___ Data listing

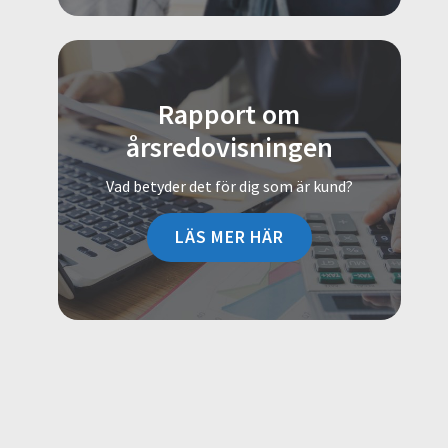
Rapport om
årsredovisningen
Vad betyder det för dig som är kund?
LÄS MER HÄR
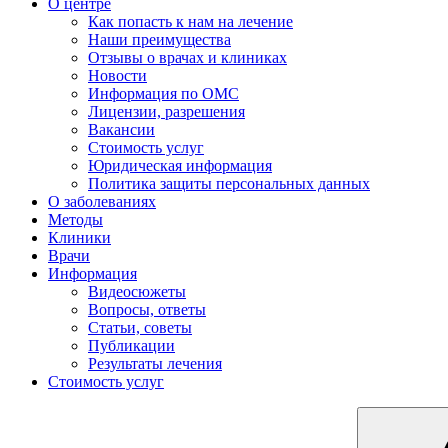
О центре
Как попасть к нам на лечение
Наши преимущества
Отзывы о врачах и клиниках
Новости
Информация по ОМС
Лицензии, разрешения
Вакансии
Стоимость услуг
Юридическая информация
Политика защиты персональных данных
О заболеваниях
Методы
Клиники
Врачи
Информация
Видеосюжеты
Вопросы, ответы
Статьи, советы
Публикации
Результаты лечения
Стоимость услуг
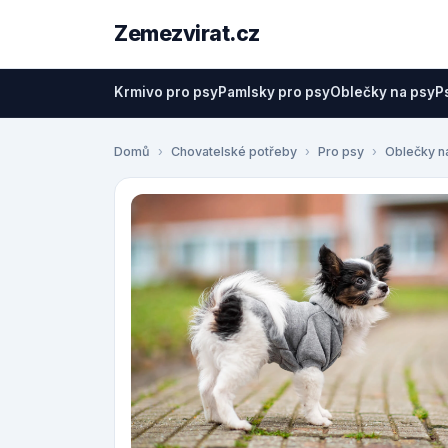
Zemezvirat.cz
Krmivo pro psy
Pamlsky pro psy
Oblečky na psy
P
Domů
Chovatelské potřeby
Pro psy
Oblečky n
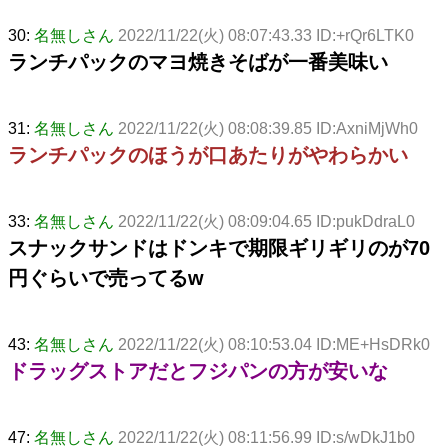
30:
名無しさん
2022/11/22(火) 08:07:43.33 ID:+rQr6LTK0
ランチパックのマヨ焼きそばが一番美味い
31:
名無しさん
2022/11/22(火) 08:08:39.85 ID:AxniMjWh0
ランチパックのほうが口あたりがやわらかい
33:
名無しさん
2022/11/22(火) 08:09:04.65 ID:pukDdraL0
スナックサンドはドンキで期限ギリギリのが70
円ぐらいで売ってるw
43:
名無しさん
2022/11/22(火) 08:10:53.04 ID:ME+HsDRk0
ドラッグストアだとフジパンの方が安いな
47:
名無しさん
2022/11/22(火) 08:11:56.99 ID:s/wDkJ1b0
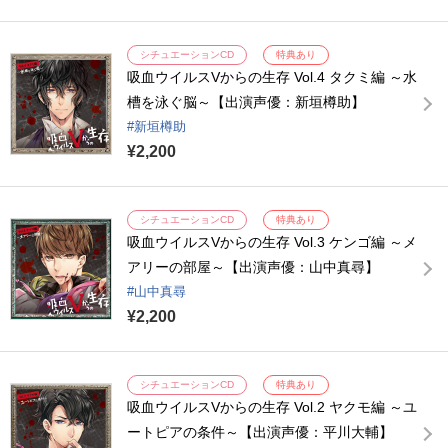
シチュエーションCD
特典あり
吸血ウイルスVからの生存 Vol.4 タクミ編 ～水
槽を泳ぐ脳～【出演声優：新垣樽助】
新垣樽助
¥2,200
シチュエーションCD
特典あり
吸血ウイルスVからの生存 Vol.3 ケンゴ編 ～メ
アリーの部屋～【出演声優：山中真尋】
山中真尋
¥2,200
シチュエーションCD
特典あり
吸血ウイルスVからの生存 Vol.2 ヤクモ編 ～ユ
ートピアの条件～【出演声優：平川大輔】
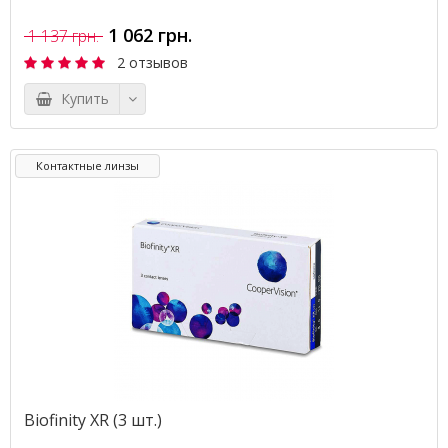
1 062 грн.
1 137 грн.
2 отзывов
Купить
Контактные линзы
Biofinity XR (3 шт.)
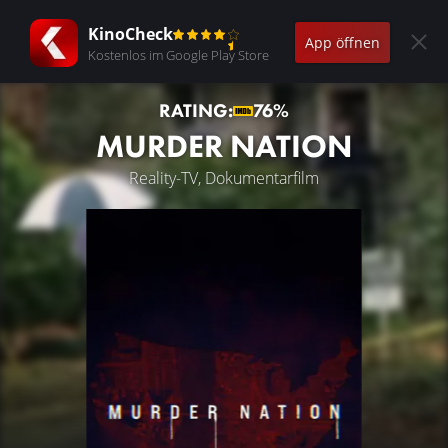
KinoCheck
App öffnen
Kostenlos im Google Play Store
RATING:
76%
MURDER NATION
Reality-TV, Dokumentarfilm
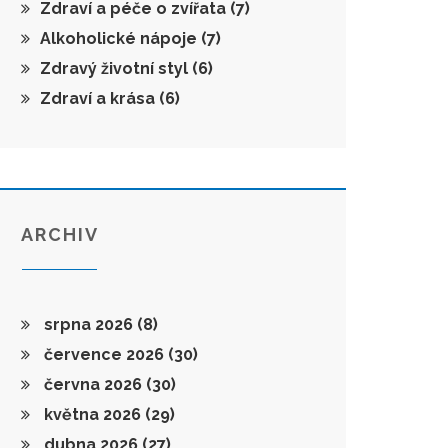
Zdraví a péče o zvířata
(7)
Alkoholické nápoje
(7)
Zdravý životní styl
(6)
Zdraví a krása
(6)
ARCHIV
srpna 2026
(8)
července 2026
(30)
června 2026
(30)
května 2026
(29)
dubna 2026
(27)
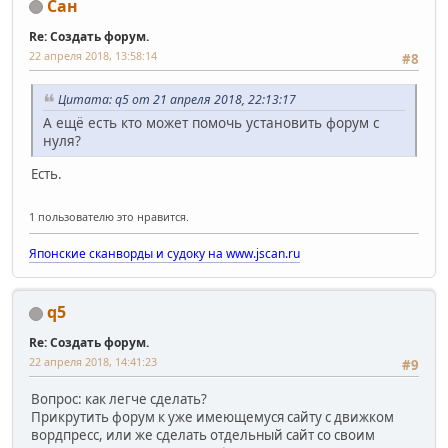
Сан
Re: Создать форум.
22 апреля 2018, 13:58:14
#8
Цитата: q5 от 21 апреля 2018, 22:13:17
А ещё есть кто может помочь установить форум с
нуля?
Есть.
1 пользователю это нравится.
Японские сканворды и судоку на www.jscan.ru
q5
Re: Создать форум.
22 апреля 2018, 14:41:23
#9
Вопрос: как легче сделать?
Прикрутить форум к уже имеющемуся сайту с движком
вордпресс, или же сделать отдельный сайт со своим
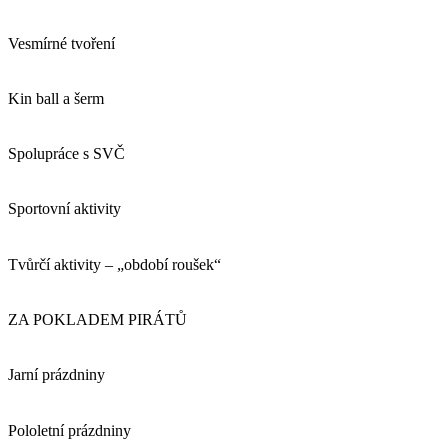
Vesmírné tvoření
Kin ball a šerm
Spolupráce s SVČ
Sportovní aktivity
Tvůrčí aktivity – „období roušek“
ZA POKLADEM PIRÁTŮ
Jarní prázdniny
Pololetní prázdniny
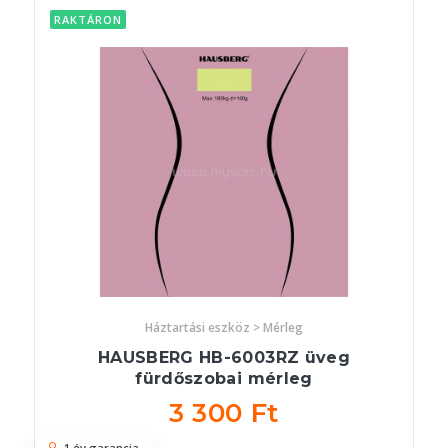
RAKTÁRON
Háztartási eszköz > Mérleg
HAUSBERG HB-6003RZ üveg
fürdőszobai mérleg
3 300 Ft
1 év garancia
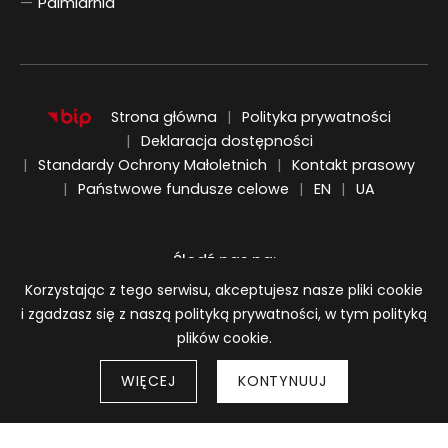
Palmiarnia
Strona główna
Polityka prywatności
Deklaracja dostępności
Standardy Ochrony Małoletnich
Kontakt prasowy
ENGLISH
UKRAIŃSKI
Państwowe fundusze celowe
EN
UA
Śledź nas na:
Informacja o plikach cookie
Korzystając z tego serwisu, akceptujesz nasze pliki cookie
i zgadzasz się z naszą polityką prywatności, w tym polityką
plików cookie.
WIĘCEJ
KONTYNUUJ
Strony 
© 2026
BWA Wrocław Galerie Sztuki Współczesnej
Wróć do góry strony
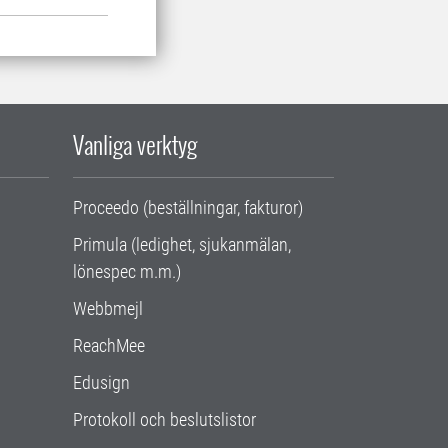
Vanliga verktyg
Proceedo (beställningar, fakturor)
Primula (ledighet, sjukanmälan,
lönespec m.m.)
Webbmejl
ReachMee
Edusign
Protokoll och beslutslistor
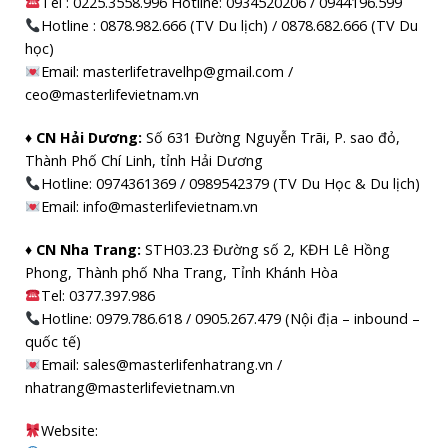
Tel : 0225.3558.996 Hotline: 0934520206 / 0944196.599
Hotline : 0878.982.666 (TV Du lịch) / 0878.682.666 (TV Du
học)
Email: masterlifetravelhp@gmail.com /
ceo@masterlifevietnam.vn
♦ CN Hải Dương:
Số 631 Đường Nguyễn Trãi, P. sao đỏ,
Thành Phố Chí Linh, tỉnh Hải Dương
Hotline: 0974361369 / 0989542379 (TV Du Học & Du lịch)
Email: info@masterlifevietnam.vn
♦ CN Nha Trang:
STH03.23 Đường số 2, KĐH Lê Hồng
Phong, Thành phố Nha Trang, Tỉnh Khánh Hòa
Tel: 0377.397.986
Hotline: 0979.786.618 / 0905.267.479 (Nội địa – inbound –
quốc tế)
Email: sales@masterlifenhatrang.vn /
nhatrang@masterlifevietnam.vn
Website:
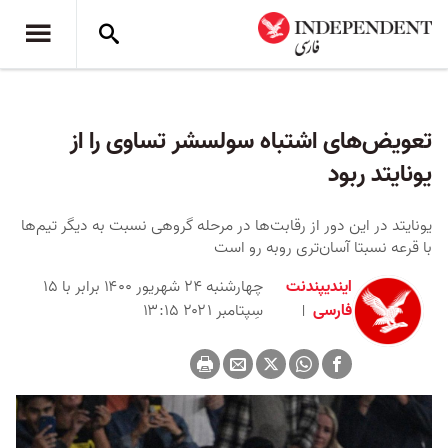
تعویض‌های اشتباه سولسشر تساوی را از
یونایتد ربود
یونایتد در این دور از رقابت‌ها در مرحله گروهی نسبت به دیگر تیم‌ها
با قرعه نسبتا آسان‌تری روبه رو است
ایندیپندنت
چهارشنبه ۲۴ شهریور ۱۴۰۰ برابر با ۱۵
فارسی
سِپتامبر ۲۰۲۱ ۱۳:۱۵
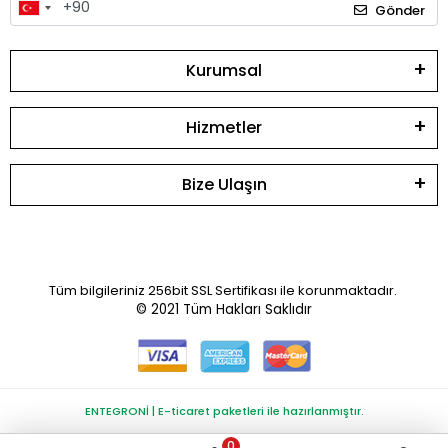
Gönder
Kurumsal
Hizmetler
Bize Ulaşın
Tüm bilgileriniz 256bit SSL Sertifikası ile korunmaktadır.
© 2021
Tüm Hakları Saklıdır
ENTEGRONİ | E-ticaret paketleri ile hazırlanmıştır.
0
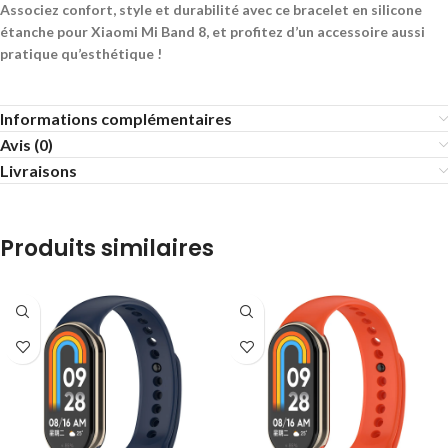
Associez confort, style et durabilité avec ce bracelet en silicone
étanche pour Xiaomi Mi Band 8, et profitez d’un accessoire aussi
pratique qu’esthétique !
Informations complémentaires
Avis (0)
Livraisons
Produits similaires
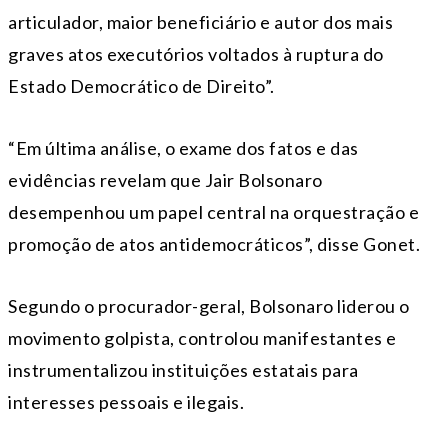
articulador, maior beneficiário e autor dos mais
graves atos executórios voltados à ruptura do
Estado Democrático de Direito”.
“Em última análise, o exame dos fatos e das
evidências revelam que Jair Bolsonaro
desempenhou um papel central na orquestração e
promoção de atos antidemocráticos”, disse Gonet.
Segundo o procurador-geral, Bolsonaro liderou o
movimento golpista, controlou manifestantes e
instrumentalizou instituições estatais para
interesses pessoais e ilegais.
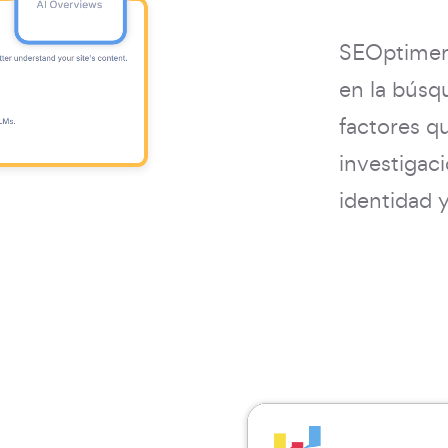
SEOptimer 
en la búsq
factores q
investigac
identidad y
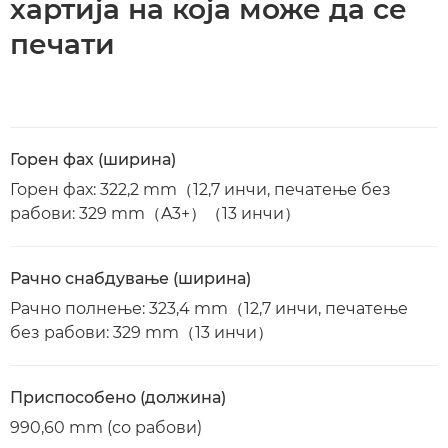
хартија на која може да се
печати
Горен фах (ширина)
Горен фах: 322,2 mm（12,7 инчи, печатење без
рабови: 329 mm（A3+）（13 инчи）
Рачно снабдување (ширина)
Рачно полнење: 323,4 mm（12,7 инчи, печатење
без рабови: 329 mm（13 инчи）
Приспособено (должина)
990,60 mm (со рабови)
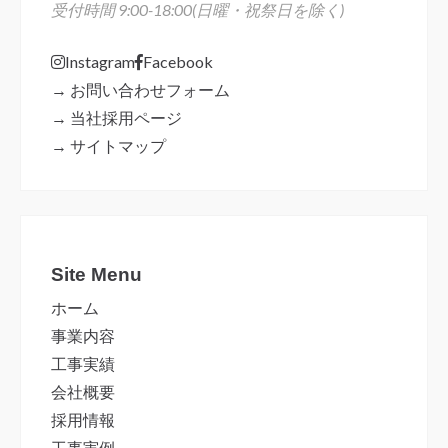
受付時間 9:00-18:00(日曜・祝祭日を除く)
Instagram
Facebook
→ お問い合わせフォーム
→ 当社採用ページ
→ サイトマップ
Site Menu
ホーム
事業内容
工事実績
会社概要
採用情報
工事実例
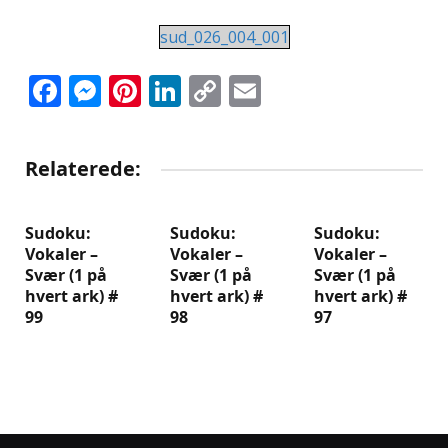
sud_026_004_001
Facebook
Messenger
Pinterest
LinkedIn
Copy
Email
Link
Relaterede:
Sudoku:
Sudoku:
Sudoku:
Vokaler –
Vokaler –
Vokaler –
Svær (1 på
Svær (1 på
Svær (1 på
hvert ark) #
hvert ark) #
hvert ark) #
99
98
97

______

Problem requirements -> In the lines above, find the word "сделать" and copy each line that contains it.

Your response ->
Вопрос: как легче сделать?
вордпресс, или же сделать отдельный сайт со своим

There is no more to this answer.